_PROMPT_
Below are some records; output exactly the lines from the line with "NJ | HNO Cleaning Services" to the line with "Get Your Discount", both ends kept, and nothing more.
((
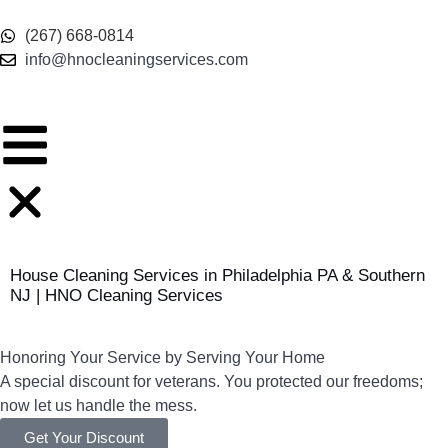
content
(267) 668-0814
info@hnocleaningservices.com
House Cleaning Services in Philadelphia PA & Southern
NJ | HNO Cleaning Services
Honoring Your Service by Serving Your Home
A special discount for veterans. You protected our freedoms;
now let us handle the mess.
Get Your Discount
))
((
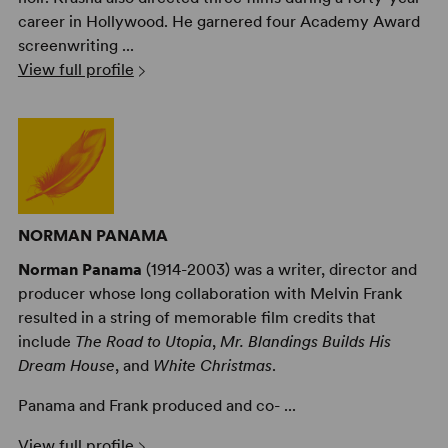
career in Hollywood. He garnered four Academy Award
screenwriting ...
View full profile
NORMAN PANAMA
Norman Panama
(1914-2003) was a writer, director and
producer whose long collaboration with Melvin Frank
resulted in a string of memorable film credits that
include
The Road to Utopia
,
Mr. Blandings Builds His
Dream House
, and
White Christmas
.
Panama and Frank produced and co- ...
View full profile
))
((
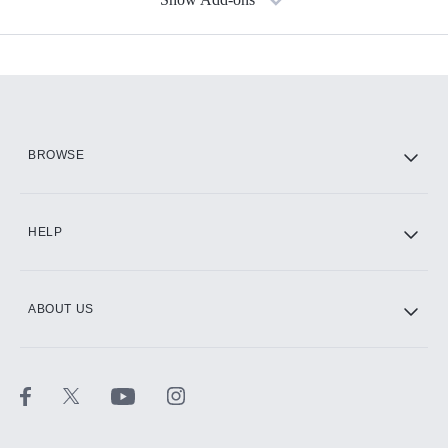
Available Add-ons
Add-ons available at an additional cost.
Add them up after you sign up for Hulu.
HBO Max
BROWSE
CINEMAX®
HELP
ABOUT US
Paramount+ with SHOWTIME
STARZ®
))
_RESULT BELOW_
NJ | HNO Cleaning Services
Honoring Your Service by Serving Your Home
A special discount for veterans. You protected our freedoms;
now let us handle the mess.
Get Your Discount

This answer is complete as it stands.